The most obvious advantage of rendering XML files locally on the reader’s computer
is the removal of dependencies on backend servers and Internet connections.
Editions can be downloaded, distributed through USB keys, and run locally.
Generating ad hoc and on-the-fly reading copies also removes the need to actively
generate, maintain, and upload multiple derivative versions of our editions and
guarantees that human readers will always see the latest version.
Linking to digital facsimiles already available on the Internet is the preferred
option from our project’s point of view, as scanning, maintaining, and hosting
large files is prohibitively expensive.
[21]
But these facsimiles tax the readers as linked online facsimiles require stable,
fast, and affordable Internet connections; loading our webview for a single
periodical issue of 56 pages requires 8MB even though IIIF allows us to limit the
quality of images to grayscale and a width of 800dpi.

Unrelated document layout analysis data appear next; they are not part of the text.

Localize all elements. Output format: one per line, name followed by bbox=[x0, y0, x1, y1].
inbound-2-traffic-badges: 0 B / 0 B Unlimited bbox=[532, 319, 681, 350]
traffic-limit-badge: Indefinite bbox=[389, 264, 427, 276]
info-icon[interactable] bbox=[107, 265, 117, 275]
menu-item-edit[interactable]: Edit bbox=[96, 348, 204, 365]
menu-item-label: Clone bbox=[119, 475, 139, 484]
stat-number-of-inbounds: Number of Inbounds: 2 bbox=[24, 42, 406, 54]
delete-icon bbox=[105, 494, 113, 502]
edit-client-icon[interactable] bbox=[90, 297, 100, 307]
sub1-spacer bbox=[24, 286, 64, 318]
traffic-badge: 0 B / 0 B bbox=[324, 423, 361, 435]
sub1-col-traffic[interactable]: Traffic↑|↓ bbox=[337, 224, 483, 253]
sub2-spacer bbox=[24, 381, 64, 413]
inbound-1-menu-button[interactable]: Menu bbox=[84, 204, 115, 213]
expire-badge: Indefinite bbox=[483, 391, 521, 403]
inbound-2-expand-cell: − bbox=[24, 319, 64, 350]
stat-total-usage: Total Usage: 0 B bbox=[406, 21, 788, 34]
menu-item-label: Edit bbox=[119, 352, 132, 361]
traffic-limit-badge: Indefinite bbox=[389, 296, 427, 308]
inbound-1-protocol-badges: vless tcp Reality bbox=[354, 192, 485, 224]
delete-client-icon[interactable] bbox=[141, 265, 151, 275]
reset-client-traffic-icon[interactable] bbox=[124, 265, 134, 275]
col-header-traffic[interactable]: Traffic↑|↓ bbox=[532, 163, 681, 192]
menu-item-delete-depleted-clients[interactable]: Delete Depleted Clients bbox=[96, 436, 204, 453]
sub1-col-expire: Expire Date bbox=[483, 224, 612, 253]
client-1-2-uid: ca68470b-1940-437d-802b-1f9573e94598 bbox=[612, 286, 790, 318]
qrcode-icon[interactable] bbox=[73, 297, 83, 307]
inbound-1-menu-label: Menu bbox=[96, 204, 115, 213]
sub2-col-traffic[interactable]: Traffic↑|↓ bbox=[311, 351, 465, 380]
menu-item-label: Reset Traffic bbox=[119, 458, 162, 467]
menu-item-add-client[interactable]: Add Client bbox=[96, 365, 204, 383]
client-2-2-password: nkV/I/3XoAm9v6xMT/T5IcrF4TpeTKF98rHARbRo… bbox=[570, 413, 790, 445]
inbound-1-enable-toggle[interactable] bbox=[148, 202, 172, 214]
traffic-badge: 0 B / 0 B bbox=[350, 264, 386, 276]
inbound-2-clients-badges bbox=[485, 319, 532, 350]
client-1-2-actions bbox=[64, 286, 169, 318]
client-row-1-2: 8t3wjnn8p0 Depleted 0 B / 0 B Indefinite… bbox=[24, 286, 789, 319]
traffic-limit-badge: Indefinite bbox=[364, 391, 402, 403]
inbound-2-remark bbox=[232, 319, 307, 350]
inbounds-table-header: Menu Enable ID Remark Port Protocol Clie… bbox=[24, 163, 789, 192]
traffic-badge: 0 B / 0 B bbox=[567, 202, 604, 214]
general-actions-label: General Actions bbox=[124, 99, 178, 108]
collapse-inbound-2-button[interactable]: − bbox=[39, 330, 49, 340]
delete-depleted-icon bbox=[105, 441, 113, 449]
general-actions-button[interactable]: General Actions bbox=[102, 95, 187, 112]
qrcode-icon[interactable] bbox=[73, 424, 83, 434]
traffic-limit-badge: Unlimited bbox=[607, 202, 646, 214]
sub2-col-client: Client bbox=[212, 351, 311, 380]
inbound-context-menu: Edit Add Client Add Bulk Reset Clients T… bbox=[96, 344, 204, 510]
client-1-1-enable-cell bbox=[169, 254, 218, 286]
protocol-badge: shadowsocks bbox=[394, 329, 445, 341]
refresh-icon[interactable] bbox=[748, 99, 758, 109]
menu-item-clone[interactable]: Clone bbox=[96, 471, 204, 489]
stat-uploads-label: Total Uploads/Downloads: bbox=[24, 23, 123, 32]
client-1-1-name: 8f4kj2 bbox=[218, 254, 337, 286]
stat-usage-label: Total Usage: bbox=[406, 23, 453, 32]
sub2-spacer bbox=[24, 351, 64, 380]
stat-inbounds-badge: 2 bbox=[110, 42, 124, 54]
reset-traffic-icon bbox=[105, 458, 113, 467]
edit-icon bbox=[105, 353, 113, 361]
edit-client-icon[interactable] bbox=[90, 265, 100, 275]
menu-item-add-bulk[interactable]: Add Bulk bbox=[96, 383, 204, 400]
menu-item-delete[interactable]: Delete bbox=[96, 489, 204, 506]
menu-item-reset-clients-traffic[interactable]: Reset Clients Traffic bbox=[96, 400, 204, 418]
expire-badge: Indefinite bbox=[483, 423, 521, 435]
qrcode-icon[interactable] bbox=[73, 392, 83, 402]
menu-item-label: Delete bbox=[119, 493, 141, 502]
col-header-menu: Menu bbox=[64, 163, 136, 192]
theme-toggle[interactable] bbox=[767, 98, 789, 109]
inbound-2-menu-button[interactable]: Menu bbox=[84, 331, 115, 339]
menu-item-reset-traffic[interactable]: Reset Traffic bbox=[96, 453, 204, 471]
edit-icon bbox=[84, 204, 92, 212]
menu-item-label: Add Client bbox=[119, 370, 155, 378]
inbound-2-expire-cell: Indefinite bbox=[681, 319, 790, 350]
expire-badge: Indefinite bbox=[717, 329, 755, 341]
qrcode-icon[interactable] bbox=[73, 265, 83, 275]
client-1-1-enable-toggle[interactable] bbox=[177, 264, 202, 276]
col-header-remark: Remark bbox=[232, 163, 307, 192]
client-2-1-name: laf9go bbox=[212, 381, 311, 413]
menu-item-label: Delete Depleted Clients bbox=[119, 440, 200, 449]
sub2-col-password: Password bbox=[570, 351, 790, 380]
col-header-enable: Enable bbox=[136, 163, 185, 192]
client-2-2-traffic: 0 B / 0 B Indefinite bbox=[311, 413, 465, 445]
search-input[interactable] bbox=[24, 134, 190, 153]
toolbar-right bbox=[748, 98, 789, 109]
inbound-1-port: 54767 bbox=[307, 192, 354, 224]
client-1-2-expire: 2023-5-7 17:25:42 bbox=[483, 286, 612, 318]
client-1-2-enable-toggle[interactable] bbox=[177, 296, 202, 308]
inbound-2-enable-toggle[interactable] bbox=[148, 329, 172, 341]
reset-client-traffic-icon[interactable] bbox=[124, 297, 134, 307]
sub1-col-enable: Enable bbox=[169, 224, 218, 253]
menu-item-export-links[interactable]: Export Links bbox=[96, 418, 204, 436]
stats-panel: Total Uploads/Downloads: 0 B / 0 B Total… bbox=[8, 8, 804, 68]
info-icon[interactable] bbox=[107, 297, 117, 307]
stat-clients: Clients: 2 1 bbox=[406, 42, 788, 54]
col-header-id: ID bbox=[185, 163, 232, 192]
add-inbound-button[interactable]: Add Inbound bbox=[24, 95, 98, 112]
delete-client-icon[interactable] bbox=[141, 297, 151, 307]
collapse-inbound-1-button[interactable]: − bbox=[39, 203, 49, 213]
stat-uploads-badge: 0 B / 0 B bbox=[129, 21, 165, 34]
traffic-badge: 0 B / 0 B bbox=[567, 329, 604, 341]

A simple parameter setting,
therefore, allows users to switch off the loading of online facsimiles altogether.
Downloading images once and serving them locally would be the preferred option,
but it would most likely violate user agreements, licenses, and copyright
depending on vendors and jurisdictions. Nevertheless, such downloads are rather
trivial as links to the digital facsimiles are an inherent part of the TEI XML
files’
<facsimile> node.
The Infrastructure
Editions and tools are maintained on GitHub, a staple of the open-source software
development and digital humanities communities since 2008 [
Lawson 2013] [
Massey 2013]
[
Shaffer 2013a]. Built upon the open-source version control system .git,
originally developed for the Linux kernel, GitHub provides an ever-evolving
infrastructure for collaborative editing, including issue trackers and wikis for
documentation. In this environment, each edit to our editions is transparently
documented and credited to an individual contributor with their email address and
a timestamp. GitHub also hosts the webview of our editions directly from the code
repositories through GitHub Pages. Most importantly, GitHub is free to use as long
as all code repositories are openly accessible to the public.
[22] This means that
any reader spotting an error or omission can contribute their corrections or
comments. The only threshold to participation is registering a free GitHub account
and continued support for GitHub by Microsoft, which bought the platform in 2018 (see below).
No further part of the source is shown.